Your instructions: Repeat the records verbatim and leave the pictures out of your copy.

Provided data:
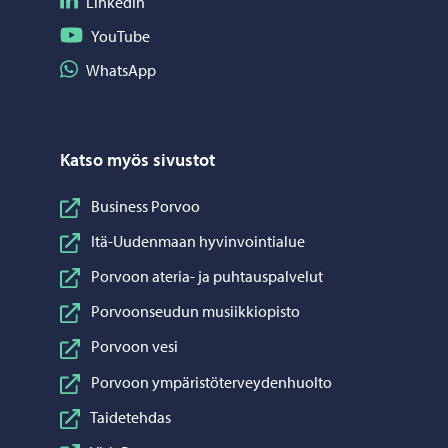
Seuraa LinkedIn
LinkedIn
Seuraa YouTube
YouTube
Jaa WhatsApp
WhatsApp
Katso myös sivustot
Business Porvoo
Itä-Uudenmaan hyvinvointialue
Porvoon ateria- ja puhtauspalvelut
Porvoonseudun musiikkiopisto
Porvoon vesi
Porvoon ympäristöterveydenhuolto
Taidetehdas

Result:
Seuraa LinkedIn
LinkedIn
Seuraa YouTube
YouTube
Jaa WhatsApp
WhatsApp
Katso myös sivustot
Business Porvoo
Itä-Uudenmaan hyvinvointialue
Porvoon ateria- ja puhtauspalvelut
Porvoonseudun musiikkiopisto
Porvoon vesi
Porvoon ympäristöterveydenhuolto
Taidetehdas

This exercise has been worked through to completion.